## AIM OF THE EXERCISE
How many of the lines below contain "Σκύδρας"? Reply with only that figure.

## DATA TO EXAMINE
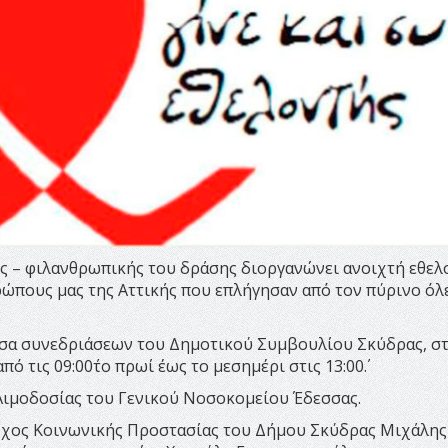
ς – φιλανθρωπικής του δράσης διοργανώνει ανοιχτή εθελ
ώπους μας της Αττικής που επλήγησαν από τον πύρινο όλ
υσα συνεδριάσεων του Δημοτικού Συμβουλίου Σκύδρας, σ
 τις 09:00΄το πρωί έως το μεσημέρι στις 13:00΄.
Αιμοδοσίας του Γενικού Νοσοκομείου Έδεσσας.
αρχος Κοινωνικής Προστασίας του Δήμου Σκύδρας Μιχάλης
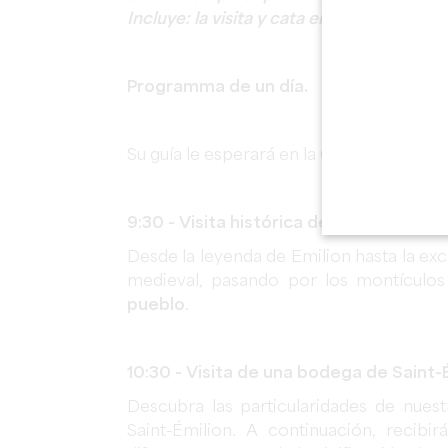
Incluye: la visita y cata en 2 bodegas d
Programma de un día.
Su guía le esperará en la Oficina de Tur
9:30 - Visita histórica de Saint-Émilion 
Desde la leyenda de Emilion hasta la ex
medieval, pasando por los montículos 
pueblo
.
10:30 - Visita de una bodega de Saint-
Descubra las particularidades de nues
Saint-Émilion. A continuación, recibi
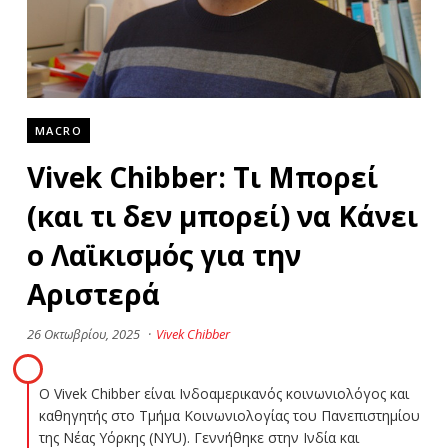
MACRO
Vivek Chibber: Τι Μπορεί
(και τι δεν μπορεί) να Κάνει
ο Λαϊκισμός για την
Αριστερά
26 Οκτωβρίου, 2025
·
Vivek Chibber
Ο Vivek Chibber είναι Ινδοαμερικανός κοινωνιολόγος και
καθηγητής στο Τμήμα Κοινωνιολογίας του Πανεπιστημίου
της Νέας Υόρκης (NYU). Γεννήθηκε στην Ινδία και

## WRITTEN ANSWER
2